Every year, marketers create a budget and events calendar and, every year, they ask the same questions. “What was the ROI on that event? How can we be sure? Should we sponsor it again?”
Unfortunately, for far too many marketers at organizations of all sizes, this question is difficult or, even worse, impossible to answer. The challenge isn’t the question itself, which is just a matter of comparing costs and benefits. The hard part is that event marketers have to answer the question with patchy, incomplete data.
Events & meetings move fast
The events in question were fast-paced, with multiple activity streams, and they’ve also long since ended. There is no practical way to go back and recapture that lost data. How did this happen? Most tools just aren’t designed to capture event ROI data in the moment. That data simply flies through the fast-paced, multiple activity streams of offline, face-to-face events and meetings unrecorded.
When it comes to managing and executing events – from trade shows to sponsorships to corporate meetings – there are multiple activity streams and pockets of relevant data, which makes it hard to aggregate and collect the numbers in a single spreadsheet.
Data capture is the most difficult in the field, where vendors and reps add complexity to the process and new lines of communication. Here’s just few examples of the different types of cost and benefit data points you need to evaluate an event’s true ROI.
The R in event ROI
- Sales from opportunities won onsite, usually smaller sized deals
- Customer Meetings that move deals forward, both on the schedule and impromptu hallway conversations
- Leads from check-ins, badge scans, business cards or even conversations at Starbucks
- Attendees from registration lists and private party RSVPs
- Survey Results from attendees and staff
- Website Visits from attendees and online visitors
- Impressions from experiences, product samples, collateral and signage
- Mentions from the press and social media
The I in event ROI
- Invoices from venues, contractors, exhibitor/sponsor sales and setup
- Credit Card charges from printing and shipping collateral and swag
- Expense Reports from sales rep travel, hotels and dining
- Opportunity Cost… is this event the best use of everyone’s time?
While it’s theoretically possible for marketers to go back and manually compile all this data retroactively, in practice, it never happens.
For active field marketers especially, there’s always another event around the corner, another speaker or sales rep who needs a hotel booking or to be reminded of a confirmation number. And the show must go on, whether or not the data capture was complete, or even sufficient, from the last event.
Event marketers need a way to collect and store all this concrete data, both costs and benefits, closer to the source, closer to whoever created or modified it and when they did so. Ideally a way to compile all this data with those collaborators, but easy enough that they will actually do it.
Wait a minute... what about sales opps after the event?
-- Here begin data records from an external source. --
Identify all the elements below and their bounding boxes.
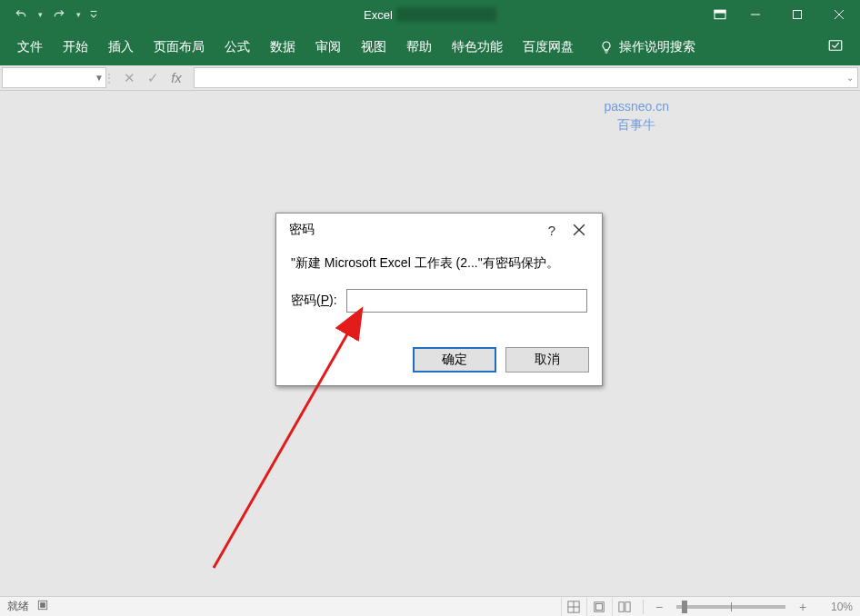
tab-help[interactable]: 帮助 xyxy=(396,29,442,65)
redo-menu-chevron-icon[interactable]: ▾ xyxy=(73,2,84,27)
watermark: passneo.cn 百事牛 xyxy=(604,98,669,134)
zoom-slider-thumb[interactable] xyxy=(682,601,687,613)
formula-expand-icon[interactable]: ⌄ xyxy=(846,73,854,83)
zoom-slider-center-tick xyxy=(731,602,732,611)
close-button[interactable] xyxy=(818,0,860,29)
undo-button[interactable] xyxy=(7,2,35,27)
svg-rect-18 xyxy=(595,603,602,610)
tab-home[interactable]: 开始 xyxy=(53,29,98,65)
password-input[interactable] xyxy=(346,289,587,313)
worksheet-area[interactable]: passneo.cn 百事牛 密码 ? "新建 Microsoft Excel … xyxy=(0,91,860,596)
svg-rect-13 xyxy=(41,603,45,608)
tell-me-search[interactable]: 操作说明搜索 xyxy=(589,29,705,65)
zoom-slider[interactable] xyxy=(676,605,785,609)
svg-rect-4 xyxy=(794,11,802,19)
tab-page-layout[interactable]: 页面布局 xyxy=(144,29,215,65)
watermark-line1: passneo.cn xyxy=(604,98,669,116)
dialog-title: 密码 xyxy=(289,222,315,238)
tab-view[interactable]: 视图 xyxy=(351,29,396,65)
blurred-filename xyxy=(396,7,496,22)
tab-special[interactable]: 特色功能 xyxy=(442,29,513,65)
titlebar: ▾ ▾ Excel xyxy=(0,0,860,29)
tab-data[interactable]: 数据 xyxy=(260,29,305,65)
macro-recording-icon[interactable] xyxy=(36,599,49,614)
minimize-button[interactable] xyxy=(735,0,776,29)
dialog-message: "新建 Microsoft Excel 工作表 (2..."有密码保护。 xyxy=(291,253,587,273)
view-page-break-button[interactable] xyxy=(612,598,635,616)
tab-insert[interactable]: 插入 xyxy=(98,29,144,65)
statusbar: 就绪 − + 10% xyxy=(0,596,860,616)
ok-button[interactable]: 确定 xyxy=(413,347,496,373)
enter-entry-button[interactable]: ✓ xyxy=(141,67,165,89)
dialog-titlebar[interactable]: 密码 ? xyxy=(276,214,602,246)
tab-baidu-netdisk[interactable]: 百度网盘 xyxy=(513,29,584,65)
svg-rect-7 xyxy=(829,41,842,51)
maximize-button[interactable] xyxy=(776,0,818,29)
redo-button[interactable] xyxy=(45,2,73,27)
dialog-body: "新建 Microsoft Excel 工作表 (2..."有密码保护。 密码(… xyxy=(276,246,602,347)
dialog-close-button[interactable] xyxy=(565,216,593,243)
app-name: Excel xyxy=(364,8,393,22)
ribbon-tabs: 文件 开始 插入 页面布局 公式 数据 审阅 视图 帮助 特色功能 百度网盘 操… xyxy=(0,29,860,65)
share-button[interactable] xyxy=(818,37,853,57)
zoom-percent[interactable]: 10% xyxy=(813,601,853,613)
svg-rect-2 xyxy=(715,10,725,13)
formula-bar: ▼ ⋮ ✕ ✓ fx ⌄ xyxy=(0,65,860,91)
insert-function-button[interactable]: fx xyxy=(165,67,188,89)
password-field-row: 密码(P): xyxy=(291,289,587,313)
window-title: Excel xyxy=(364,7,496,22)
zoom-out-button[interactable]: − xyxy=(651,600,667,614)
zoom-in-button[interactable]: + xyxy=(795,600,811,614)
svg-rect-20 xyxy=(625,601,629,611)
dialog-buttons: 确定 取消 xyxy=(276,347,602,385)
cancel-entry-button[interactable]: ✕ xyxy=(117,67,141,89)
watermark-line2: 百事牛 xyxy=(604,116,669,134)
window-controls xyxy=(705,0,860,29)
formula-buttons: ✕ ✓ fx xyxy=(112,65,194,90)
view-page-layout-button[interactable] xyxy=(586,598,610,616)
statusbar-divider xyxy=(643,600,644,614)
ribbon-display-options-button[interactable] xyxy=(705,0,735,29)
tab-formulas[interactable]: 公式 xyxy=(215,29,260,65)
quick-access-toolbar: ▾ ▾ xyxy=(0,2,104,27)
password-label: 密码(P): xyxy=(291,293,337,309)
tab-file[interactable]: 文件 xyxy=(7,29,53,65)
formula-input[interactable]: ⌄ xyxy=(194,67,858,88)
name-box[interactable]: ▼ xyxy=(2,67,106,88)
lightbulb-icon xyxy=(599,40,614,55)
tab-review[interactable]: 审阅 xyxy=(305,29,351,65)
customize-qat-chevron-icon[interactable] xyxy=(84,2,104,27)
view-normal-button[interactable] xyxy=(561,598,585,616)
tell-me-label: 操作说明搜索 xyxy=(619,39,695,55)
password-dialog: 密码 ? "新建 Microsoft Excel 工作表 (2..."有密码保护… xyxy=(275,213,603,386)
cancel-button[interactable]: 取消 xyxy=(505,347,589,373)
svg-rect-19 xyxy=(618,601,623,611)
name-box-dropdown-icon[interactable]: ▼ xyxy=(95,73,104,83)
status-ready: 就绪 xyxy=(7,599,29,614)
undo-menu-chevron-icon[interactable]: ▾ xyxy=(35,2,45,27)
dialog-help-button[interactable]: ? xyxy=(538,216,565,243)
Many marketers struggle with the basics, just getting all the leads and meetings from the event into their CRM.
Meanwhile some of the biggest ROI from events are later conversions. To truly track event ROI, event data needs to sync with systems of records, like CRM or POS systems, so that marketers can track and analyze opportunities created and closed downstream.
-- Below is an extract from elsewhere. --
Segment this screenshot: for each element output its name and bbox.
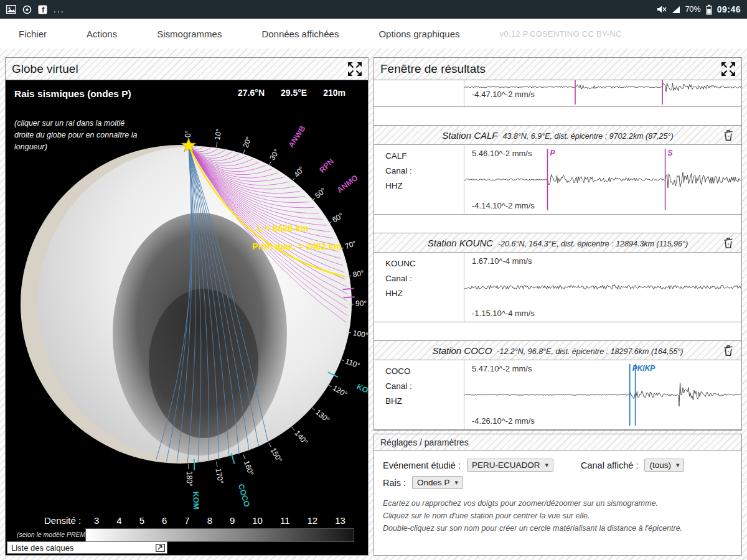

In Salesforce CRM, marketers should set up Campaigns for every event and track the Influence of each event and meeting in closing the deal. Calculating Influence isn't hard (Salesforce does it out-of-the-box), but you will need the data captured and categorized correctly.
With all the event costs and benefits tracked, and the delayed conversions attributed correctly, event marketers know how to make the right decisions – based on true event ROI, not guesses.
The hidden cost of poor data capture
Understanding and calculating event ROI isn’t impossible. Actually, it is quite simple – IF you have the data readily available. The real challenge lies not with the decision modeling, but with capturing the data in the first place.
The cost of poor data capture is huge. A single sponsorship or exhibit can cost a high percentage of a small company's marketing budget or run into the millions for an enterprise. Poor data capture is typically an organizational issue, not just isolated to a single event. The more events a team does, the greater the risk that data capture issues are leading to suboptimal marketing outcomes and wasting resources, from direct costs to executive time.
Fortunately, executives are starting to see the hidden cost of poor data capture and empower marketing teams with the right tools. Truly innovative marketing teams can leverage a holistic, collaborative event marketing platform to automate data capture for all the costs and benefits.